For starters, fans can rejoice that Game of Thrones showrunners David Benioff and D.B. Weiss—the two dudes who immolated the most popular show in the planet and declared that Bran Stark had the best story and, thus, deserved to rule the Seven Kingdoms—are no longer going to work on their own Star Wars trilogy. If the Rebel Alliance were an actual thing, I’d imagine they felt joy like this after blowing up the Death Star. (Don’t worry, Netflix, I’m sure this $200 million investment in Benioff and Weiss’s, uh, talent, will pay dividends.) And as a cherry on top, here’s a new trailer for The Mandalorian—the first live-action Star Wars TV series, and the crown jewel of the Disney+ launch on November 12.
It’s certainly convenient that Disney elected to drop this trailer during Apple TV+ Week, but we’ll take it. Like the first trailer from August, this look at The Mandalorian is light on plot and big on mood, looking to establish what showrunner Jon Favreau deemed the “darker, freakier” side of the Star Wars universe. But with all due respect to The Mandalorian, which does look great, the closest this trailer will get to “freaky” is nihilist auteur Werner Herzog saying words like “parsec” in a thick German accent.

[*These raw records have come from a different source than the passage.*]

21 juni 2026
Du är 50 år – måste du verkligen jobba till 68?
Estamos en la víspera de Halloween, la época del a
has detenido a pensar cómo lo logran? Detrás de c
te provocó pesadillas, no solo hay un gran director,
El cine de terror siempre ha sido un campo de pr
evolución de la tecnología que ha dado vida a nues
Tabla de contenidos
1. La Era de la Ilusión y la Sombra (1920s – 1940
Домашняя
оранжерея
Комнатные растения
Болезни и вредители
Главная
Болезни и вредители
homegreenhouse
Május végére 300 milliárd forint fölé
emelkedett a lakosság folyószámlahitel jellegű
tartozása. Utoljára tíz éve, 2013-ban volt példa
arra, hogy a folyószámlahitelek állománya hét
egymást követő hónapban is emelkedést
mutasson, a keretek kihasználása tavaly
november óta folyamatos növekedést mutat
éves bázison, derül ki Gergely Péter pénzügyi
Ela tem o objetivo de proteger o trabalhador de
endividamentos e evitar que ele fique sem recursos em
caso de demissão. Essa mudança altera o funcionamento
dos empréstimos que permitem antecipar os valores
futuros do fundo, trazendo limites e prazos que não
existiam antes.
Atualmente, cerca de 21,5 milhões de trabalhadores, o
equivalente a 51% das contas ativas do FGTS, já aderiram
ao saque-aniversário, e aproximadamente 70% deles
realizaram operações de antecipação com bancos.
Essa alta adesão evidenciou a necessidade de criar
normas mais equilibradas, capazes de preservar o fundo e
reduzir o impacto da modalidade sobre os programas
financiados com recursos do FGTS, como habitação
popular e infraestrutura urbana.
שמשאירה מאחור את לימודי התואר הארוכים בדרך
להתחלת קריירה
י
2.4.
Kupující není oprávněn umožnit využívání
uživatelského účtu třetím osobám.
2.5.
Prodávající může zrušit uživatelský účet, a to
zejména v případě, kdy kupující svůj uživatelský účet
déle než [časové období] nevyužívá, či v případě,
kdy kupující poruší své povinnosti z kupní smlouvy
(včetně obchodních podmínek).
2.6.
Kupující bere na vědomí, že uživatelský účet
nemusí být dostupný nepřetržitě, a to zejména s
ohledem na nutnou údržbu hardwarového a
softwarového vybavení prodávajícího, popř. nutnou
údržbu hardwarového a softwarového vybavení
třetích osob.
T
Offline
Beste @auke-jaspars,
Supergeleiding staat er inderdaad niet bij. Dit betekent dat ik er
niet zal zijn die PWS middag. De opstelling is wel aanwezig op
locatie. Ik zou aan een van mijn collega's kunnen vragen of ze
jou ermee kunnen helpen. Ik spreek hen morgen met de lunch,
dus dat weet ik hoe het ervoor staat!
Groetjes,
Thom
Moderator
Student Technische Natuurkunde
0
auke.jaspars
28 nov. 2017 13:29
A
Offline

Star Wars is, and will continue to be, a family-friendly enterprise—as befitting an upcoming streaming service that’s clearly marketed toward families. Rogue One, which leaned heavy on the “war” elements of the saga, is probably the best predictor of whatever edginess The Mandalorian hopes to accomplish. So, while this show is ostensibly about a bounty hunter kicking ass across the galaxy, and there’s certainly lots of that in the trailer, this tender shot is probably the most important takeaway.
As it’s been rumored since last year, The Mandalorian could be about its eponymous bounty hunter (played by Thrones and Narcos alum Pedro Pascal) rescuing a baby he was initially ordered to kill, with the show focusing on the relationship that grows between him and the infant MacGuffin. (Such a development is lightly telegraphed in the trailer, which highlights how being a bounty hunter is a complicated profession, hinting that our guy is about to accept a risky and perhaps morally dubious assignment.) “Darker” Star Wars, in other words, could mean a darker setup giving way to something meaningful—like a lone, gunslinging bounty hunter hiding behind a cool-looking helmet growing a conscience. With Disney reportedly forking over around $100 million to get this show made, the plan was always to appeal to the widest possible audience, rather than to alienate swaths of its fandom—particularly kids.

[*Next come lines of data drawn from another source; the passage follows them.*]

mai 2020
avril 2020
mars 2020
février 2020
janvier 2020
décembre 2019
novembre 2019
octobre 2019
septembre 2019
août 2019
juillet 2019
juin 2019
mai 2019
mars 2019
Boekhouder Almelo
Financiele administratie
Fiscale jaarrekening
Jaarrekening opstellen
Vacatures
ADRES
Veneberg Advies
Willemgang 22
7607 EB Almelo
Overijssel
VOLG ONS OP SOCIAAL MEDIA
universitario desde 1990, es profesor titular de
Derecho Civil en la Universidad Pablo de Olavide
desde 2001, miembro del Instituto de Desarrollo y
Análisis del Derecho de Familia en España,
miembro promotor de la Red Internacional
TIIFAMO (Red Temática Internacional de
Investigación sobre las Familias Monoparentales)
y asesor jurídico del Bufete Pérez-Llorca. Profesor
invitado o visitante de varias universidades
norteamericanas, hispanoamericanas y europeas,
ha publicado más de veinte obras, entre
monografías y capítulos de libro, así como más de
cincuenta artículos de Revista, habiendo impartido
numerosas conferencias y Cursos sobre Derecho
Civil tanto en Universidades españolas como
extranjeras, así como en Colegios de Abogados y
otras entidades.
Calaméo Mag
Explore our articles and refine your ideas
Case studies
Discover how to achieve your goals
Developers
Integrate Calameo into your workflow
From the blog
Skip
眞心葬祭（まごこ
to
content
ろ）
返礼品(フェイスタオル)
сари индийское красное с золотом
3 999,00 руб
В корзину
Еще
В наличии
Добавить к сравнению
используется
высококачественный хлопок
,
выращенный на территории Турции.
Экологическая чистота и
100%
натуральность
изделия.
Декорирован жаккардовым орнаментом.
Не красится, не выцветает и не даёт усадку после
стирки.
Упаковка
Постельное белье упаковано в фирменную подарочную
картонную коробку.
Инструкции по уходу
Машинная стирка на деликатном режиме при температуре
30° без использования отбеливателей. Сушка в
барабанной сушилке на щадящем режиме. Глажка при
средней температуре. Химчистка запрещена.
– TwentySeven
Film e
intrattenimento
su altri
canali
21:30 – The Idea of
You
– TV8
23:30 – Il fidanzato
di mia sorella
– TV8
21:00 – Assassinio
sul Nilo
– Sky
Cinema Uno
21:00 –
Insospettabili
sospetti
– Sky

That’s not a knock on The Mandalorian, or on Star Wars writ large—we’ve loved this franchise for decades because of its existing vibe (including the heavy Daddy Issues). That’s all to say that we need a brutal, blood-soaked TV series set in this galaxy about as much as the world needed a Benioff-and-Weiss-led trilogy. In the broad strokes, we know what we’re going to get with The Mandalorian, but that doesn’t mean it won’t be a fun ride. And if a little Star Wars predictability sounds dispiriting, well, we still don’t know that much: The first episode of The Mandalorian is set to include a “dramatic” spoiler for the larger Star Wars universe. Your guess about what this epic spoiler might be is as good as mine, although I’ll hurl myself into the cold vacuum of space if they try to make Boba Fett a thing again. (Sorry, he’s more overrated than Russell Westbrook!)
In the meantime, in the wake of a new trailer and the premature death of the Benioff and Weiss Star Wars era, it’s the Mandalorian himself who said it best with his only two words from the new footage: “Yeah? Good.”